Exercise directions - Look at the data below and print exactly the lines from its first line through the line with "Прецизна фурна"; the pictures stay out of the copy.

Items from a data source
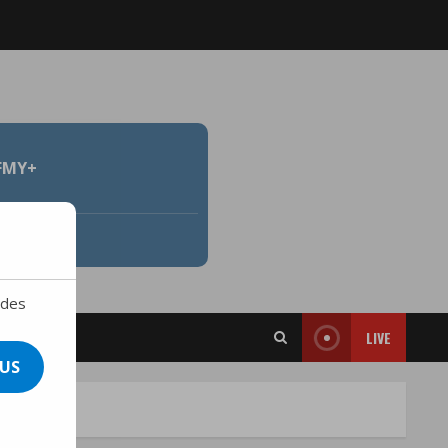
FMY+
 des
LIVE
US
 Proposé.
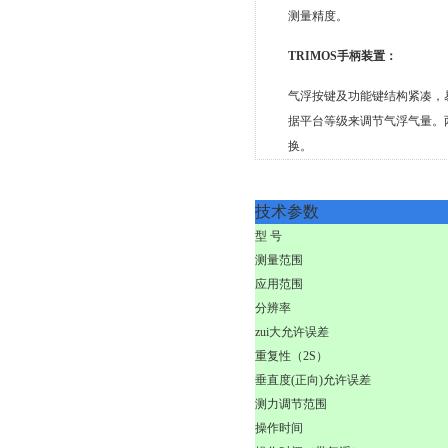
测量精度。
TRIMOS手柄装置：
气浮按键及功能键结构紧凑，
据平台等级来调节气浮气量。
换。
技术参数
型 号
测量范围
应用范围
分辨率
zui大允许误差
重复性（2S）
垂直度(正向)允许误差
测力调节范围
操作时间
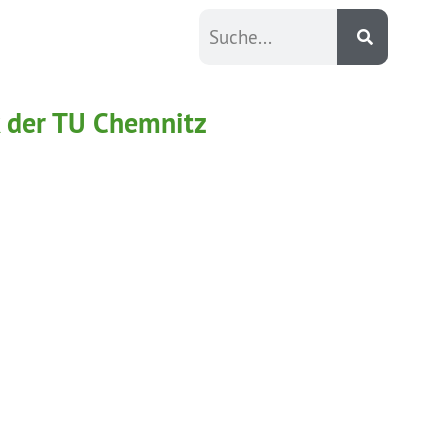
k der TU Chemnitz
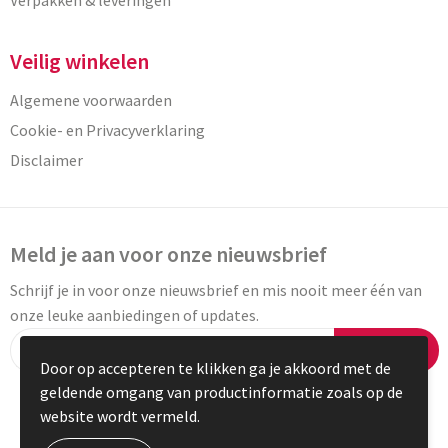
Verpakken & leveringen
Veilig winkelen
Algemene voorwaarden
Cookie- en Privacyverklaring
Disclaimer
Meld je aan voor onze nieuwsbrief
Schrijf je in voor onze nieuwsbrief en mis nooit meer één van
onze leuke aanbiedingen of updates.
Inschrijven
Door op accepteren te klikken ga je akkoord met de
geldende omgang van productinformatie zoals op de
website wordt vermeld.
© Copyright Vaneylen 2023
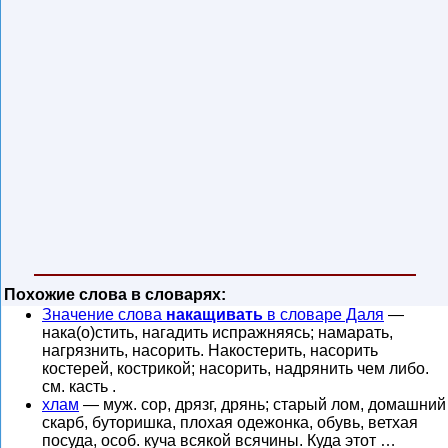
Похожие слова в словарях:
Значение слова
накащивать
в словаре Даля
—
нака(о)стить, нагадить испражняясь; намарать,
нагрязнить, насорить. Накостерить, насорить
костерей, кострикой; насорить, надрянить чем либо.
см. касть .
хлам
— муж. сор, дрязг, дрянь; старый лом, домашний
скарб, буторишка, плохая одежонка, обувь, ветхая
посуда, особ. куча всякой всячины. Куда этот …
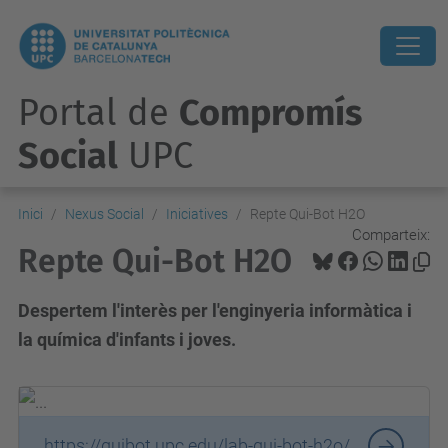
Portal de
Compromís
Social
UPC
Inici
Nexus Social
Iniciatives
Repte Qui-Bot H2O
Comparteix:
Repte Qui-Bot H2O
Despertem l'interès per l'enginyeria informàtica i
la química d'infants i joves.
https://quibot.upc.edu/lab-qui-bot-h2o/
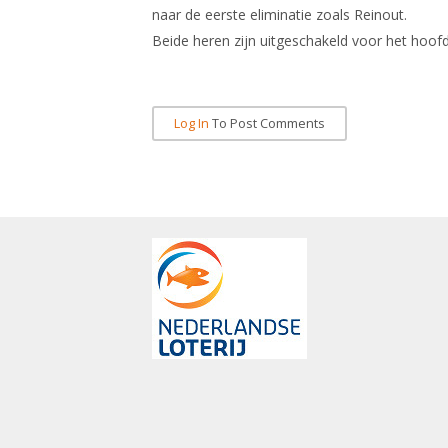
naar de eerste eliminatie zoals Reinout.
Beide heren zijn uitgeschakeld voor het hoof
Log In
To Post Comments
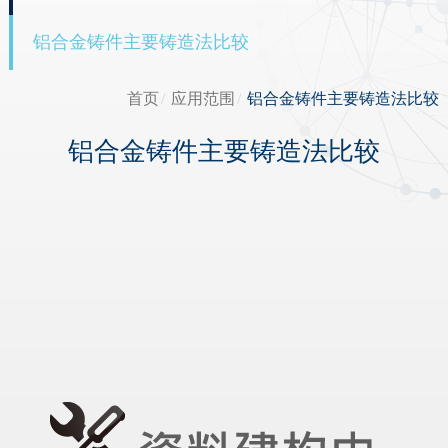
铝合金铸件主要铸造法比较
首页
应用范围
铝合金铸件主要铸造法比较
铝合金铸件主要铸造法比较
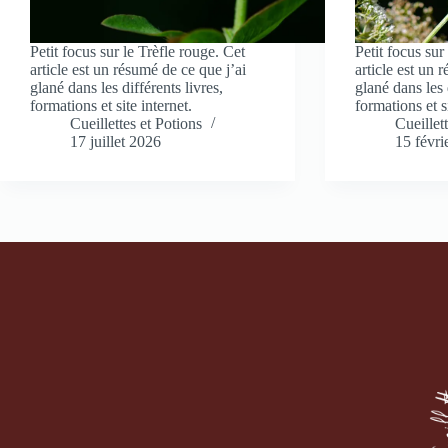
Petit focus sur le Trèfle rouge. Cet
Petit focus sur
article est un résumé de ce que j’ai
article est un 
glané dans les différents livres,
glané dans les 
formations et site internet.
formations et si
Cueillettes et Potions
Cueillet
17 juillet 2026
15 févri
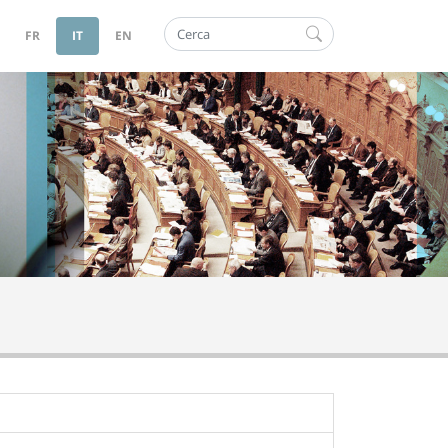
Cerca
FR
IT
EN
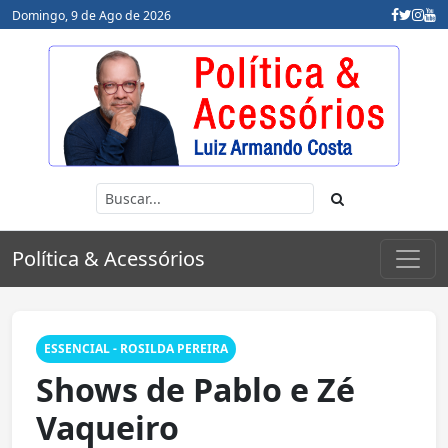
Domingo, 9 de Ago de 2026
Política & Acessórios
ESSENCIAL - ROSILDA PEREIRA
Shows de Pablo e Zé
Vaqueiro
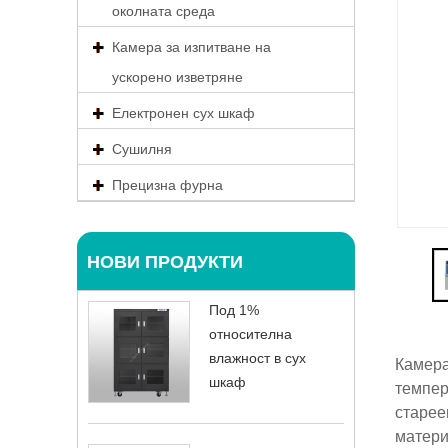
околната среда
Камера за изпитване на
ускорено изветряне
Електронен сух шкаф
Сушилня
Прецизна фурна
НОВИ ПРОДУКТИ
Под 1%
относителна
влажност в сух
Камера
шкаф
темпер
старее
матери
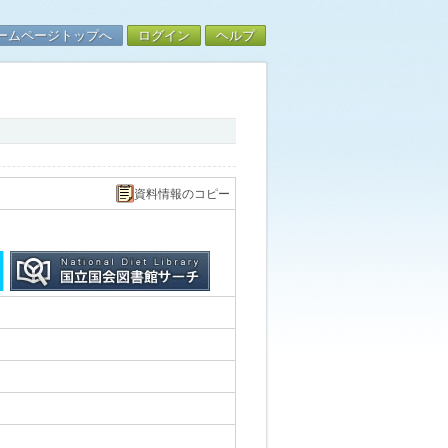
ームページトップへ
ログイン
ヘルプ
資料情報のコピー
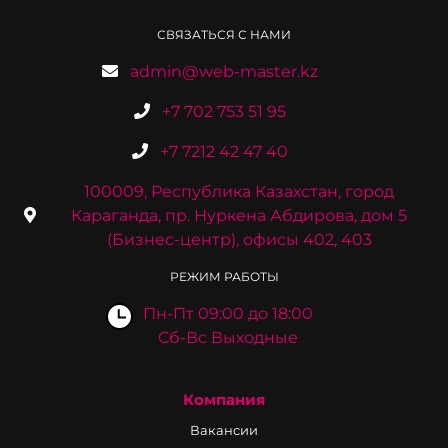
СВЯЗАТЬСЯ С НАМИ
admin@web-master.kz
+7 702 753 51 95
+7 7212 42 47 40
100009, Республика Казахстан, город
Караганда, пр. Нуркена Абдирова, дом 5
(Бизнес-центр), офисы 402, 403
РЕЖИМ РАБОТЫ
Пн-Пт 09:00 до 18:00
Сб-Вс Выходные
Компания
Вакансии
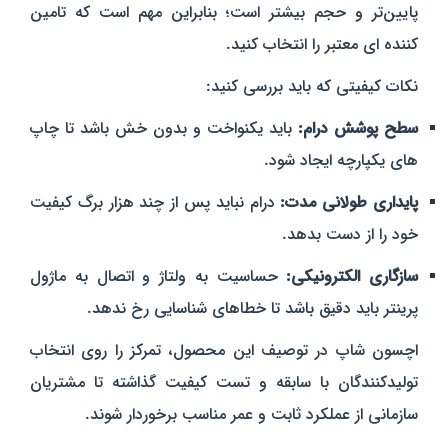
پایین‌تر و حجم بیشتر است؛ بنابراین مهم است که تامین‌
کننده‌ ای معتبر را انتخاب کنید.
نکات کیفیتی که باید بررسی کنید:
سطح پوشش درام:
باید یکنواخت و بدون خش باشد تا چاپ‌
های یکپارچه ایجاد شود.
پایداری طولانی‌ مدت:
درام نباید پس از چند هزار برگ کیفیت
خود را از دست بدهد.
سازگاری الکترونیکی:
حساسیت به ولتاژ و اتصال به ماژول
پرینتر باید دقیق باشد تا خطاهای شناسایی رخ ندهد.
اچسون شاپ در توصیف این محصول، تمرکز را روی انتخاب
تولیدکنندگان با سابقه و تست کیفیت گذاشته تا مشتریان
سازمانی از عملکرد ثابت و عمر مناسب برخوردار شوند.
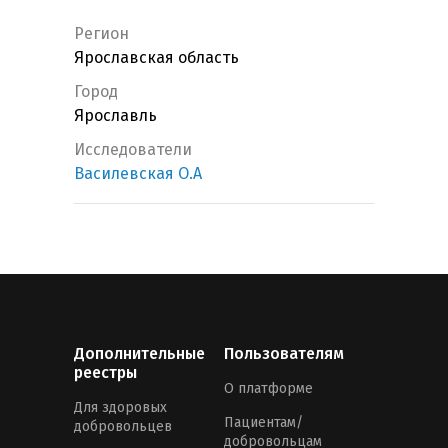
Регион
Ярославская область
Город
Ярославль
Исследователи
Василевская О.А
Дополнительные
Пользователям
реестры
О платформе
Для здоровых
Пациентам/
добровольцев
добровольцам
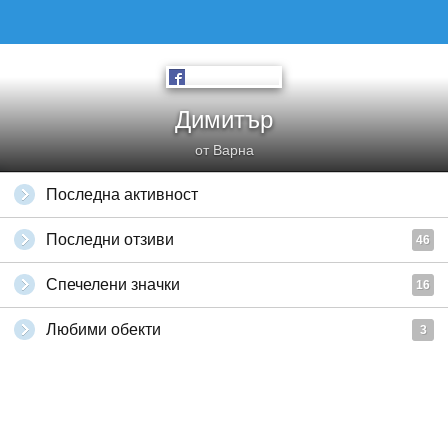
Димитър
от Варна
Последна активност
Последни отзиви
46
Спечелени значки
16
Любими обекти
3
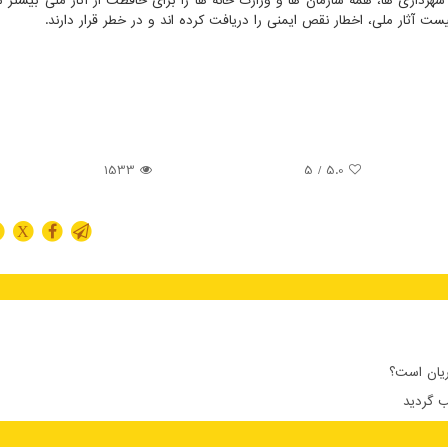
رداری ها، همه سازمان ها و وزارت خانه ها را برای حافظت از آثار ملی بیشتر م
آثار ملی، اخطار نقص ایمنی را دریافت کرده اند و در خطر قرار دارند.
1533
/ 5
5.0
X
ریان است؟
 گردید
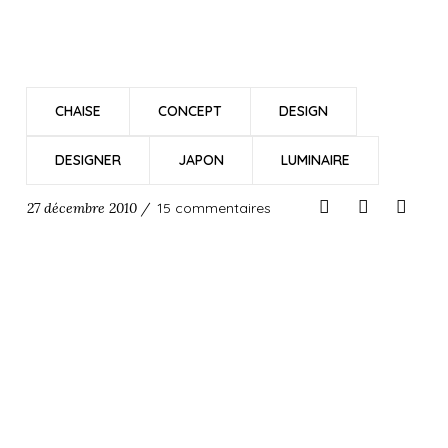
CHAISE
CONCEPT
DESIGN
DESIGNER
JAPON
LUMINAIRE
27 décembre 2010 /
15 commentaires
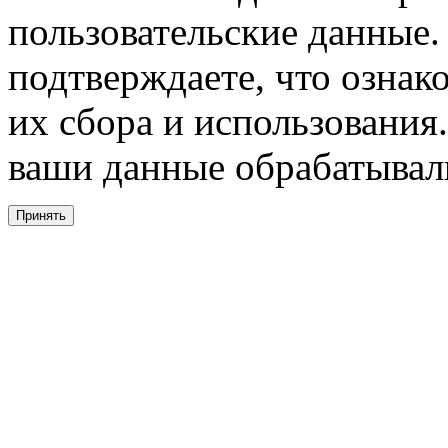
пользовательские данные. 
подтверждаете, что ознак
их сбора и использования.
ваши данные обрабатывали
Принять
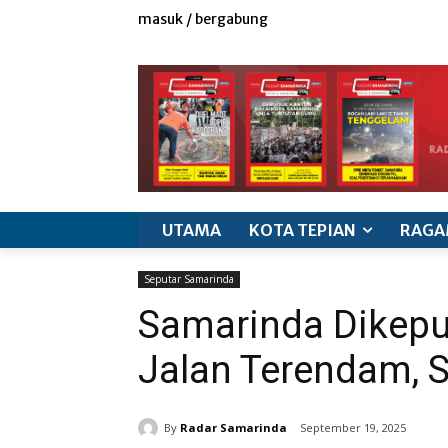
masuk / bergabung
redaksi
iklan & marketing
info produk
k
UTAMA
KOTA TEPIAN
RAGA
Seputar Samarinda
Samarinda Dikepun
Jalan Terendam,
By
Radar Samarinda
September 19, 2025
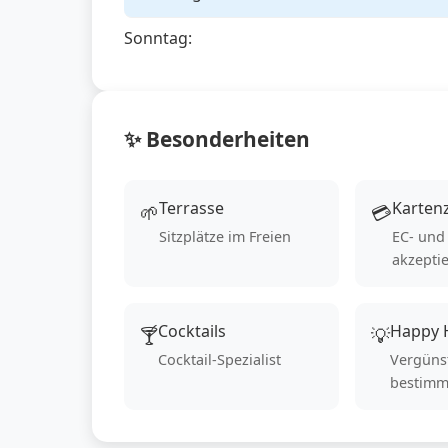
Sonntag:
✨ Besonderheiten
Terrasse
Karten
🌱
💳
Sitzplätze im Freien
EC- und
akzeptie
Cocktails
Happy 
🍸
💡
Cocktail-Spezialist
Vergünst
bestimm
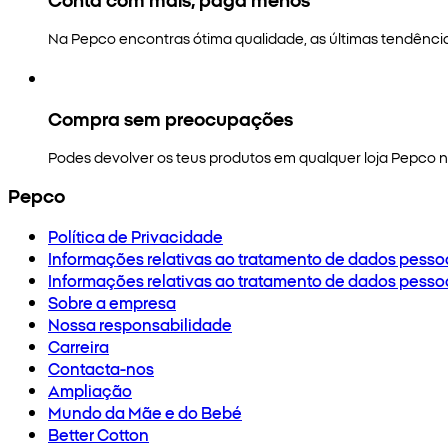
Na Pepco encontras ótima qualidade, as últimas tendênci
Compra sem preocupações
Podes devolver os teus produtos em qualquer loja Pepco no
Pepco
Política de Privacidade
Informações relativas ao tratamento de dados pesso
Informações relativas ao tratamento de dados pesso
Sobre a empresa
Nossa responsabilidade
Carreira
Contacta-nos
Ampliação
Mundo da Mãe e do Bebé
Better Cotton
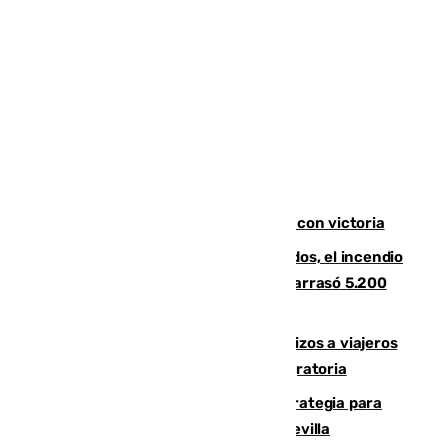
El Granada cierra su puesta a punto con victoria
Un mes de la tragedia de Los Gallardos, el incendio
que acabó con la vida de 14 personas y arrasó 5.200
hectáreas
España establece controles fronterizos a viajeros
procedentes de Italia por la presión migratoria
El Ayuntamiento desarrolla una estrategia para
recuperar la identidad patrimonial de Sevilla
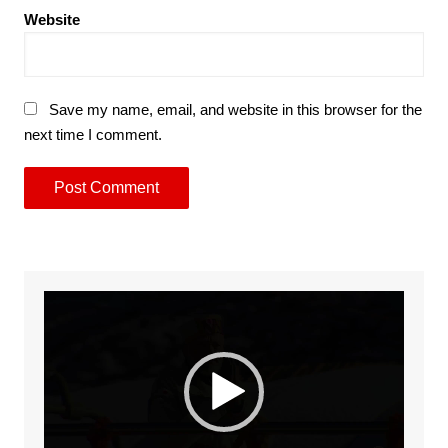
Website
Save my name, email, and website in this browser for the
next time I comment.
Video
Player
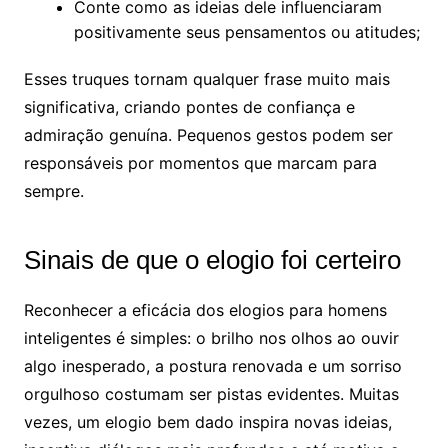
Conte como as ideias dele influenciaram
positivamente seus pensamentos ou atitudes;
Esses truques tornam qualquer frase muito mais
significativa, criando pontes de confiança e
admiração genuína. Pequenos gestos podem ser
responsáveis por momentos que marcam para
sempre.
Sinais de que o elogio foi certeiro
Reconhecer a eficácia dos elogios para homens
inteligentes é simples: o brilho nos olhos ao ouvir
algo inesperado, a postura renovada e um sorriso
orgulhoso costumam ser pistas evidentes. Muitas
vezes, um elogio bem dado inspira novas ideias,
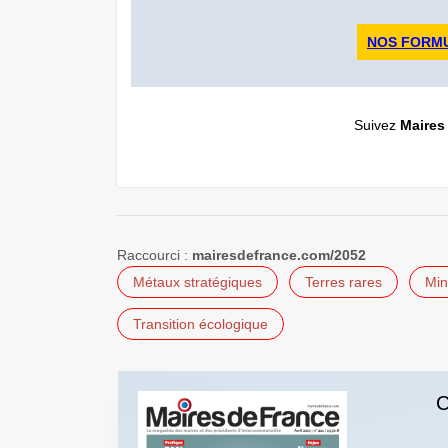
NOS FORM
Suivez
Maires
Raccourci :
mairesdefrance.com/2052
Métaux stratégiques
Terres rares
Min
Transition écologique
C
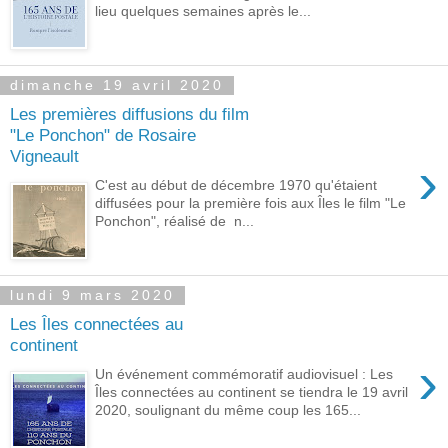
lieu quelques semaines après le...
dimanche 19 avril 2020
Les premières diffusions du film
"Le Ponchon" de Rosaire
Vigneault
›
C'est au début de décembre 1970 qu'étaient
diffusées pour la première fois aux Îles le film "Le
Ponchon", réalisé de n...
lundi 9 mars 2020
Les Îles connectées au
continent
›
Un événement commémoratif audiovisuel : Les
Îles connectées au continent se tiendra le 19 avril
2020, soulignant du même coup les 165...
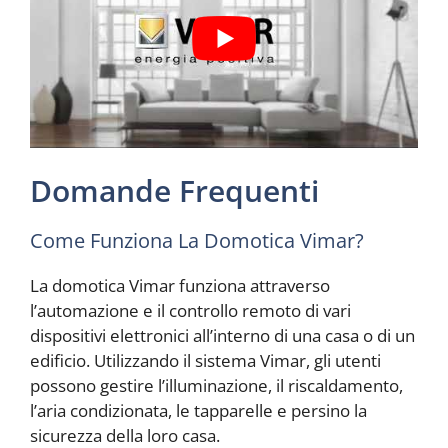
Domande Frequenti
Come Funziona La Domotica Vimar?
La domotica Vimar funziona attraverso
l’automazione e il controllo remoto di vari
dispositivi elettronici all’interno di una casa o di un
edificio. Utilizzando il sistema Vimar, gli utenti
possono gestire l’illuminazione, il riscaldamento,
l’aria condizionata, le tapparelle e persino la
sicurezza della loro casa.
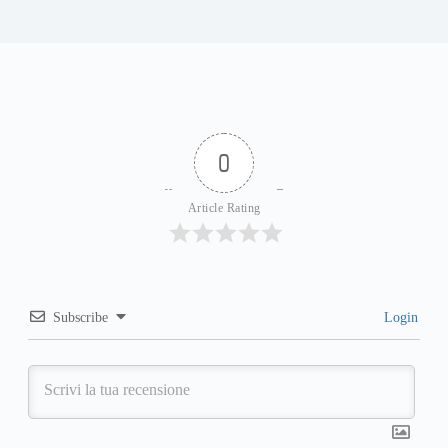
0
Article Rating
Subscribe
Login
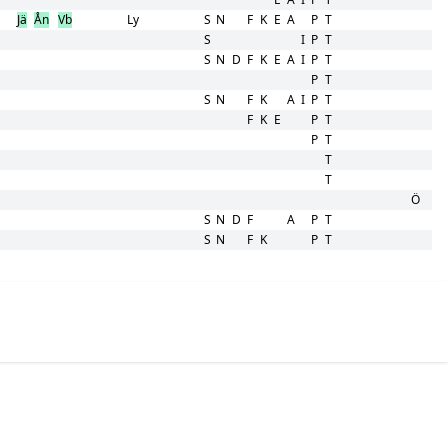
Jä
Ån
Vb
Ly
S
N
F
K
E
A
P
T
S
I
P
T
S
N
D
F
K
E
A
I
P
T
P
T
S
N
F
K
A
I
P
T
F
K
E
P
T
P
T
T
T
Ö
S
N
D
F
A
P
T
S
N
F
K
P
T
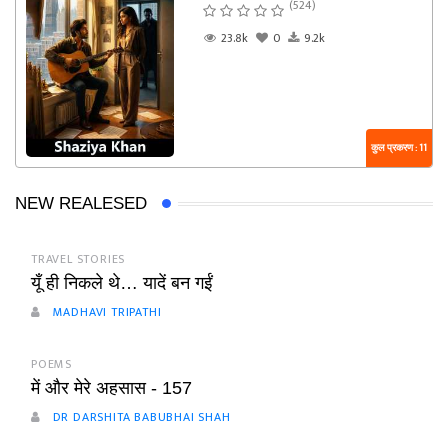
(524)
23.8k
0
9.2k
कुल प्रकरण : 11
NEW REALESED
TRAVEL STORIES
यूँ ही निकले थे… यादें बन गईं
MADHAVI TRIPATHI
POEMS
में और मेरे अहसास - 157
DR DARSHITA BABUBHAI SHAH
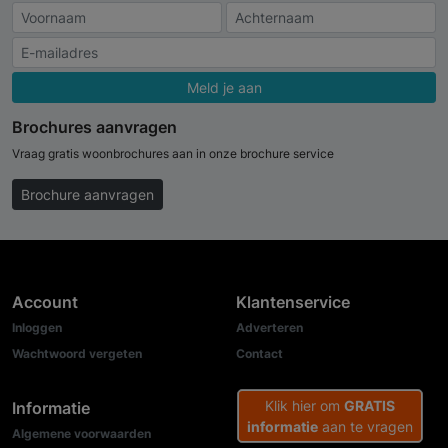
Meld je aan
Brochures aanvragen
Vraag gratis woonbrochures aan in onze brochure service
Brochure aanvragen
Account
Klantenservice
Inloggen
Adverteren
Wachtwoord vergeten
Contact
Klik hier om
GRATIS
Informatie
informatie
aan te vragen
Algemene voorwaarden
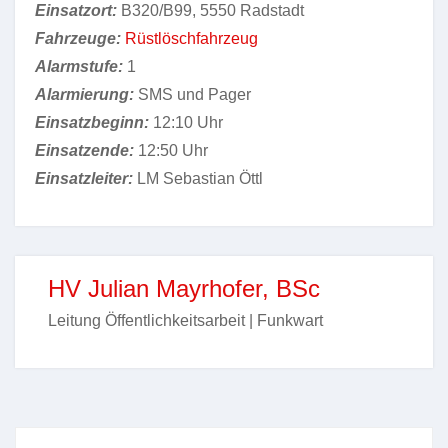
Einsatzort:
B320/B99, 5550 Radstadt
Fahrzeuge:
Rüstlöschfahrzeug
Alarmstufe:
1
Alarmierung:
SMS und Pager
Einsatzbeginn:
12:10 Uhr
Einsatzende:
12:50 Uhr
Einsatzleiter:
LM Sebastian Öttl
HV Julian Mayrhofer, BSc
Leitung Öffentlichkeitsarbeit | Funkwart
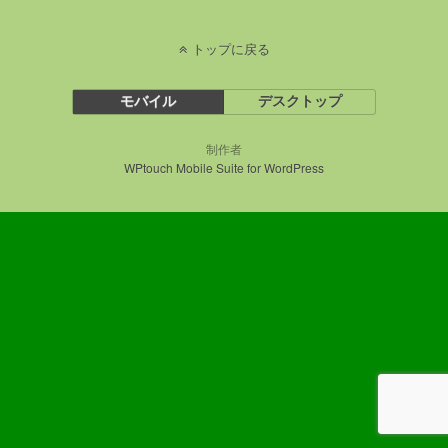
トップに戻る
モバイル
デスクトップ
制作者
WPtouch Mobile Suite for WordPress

Solution -
FMY+
 des
LIVE
US
 Proposé.
测量精度。
TRIMOS手柄装置：
气浮按键及功能键结构紧凑，
据平台等级来调节气浮气量。
换。
技术参数
型 号
测量范围
应用范围
分辨率
zui大允许误差
重复性（2S）
垂直度(正向)允许误差
测力调节范围
操作时间
k der TU Chemnitz
Verpakken & leveringen
Veilig winkelen
Algemene voorwaarden
Cookie- en Privacyverklaring
Disclaimer
Meld je aan voor onze nieuwsbrief
Schrijf je in voor onze nieuwsbrief en mis nooit meer één van
onze leuke aanbiedingen of updates.
Inschrijven
Door op accepteren te klikken ga je akkoord met de
geldende omgang van productinformatie zoals op de
website wordt vermeld.
© Copyright Vaneylen 2023
Похожие слова в словарях:
Значение слова
накащивать
в словаре Даля
—
нака(о)стить, нагадить испражняясь; намарать,
нагрязнить, насорить. Накостерить, насорить
костерей, кострикой; насорить, надрянить чем либо.
см. касть .
хлам
— муж. сор, дрязг, дрянь; старый лом, домашний
скарб, буторишка, плохая одежонка, обувь, ветхая
посуда, особ. куча всякой всячины. Куда этот …
Portal de
Compromís
Social
UPC
Inici
Nexus Social
Iniciatives
Repte Qui-Bot H2O
Comparteix:
Repte Qui-Bot H2O
Despertem l'interès per l'enginyeria informàtica i
la química d'infants i joves.
https://quibot.upc.edu/lab-qui-bot-h2o/
naar de eerste eliminatie zoals Reinout.
Beide heren zijn uitgeschakeld voor het hoof
Log In
To Post Comments
铝合金铸件主要铸造法比较
首页
应用范围
铝合金铸件主要铸造法比较
铝合金铸件主要铸造法比较
Petit focus sur le Trèfle rouge. Cet
Petit focus sur
article est un résumé de ce que j’ai
article est un 
glané dans les différents livres,
glané dans les 
formations et site internet.
formations et si
Cueillettes et Potions
Cueillet
17 juillet 2026
15 févri
Cerca
FR
IT
EN
Domingo, 9 de Ago de 2026
Política & Acessórios
ESSENCIAL - ROSILDA PEREIRA
Shows de Pablo e Zé
Vaqueiro
околната среда
Камера за изпитване на
ускорено изветряне
Електронен сух шкаф
Сушилня
Прецизна фурна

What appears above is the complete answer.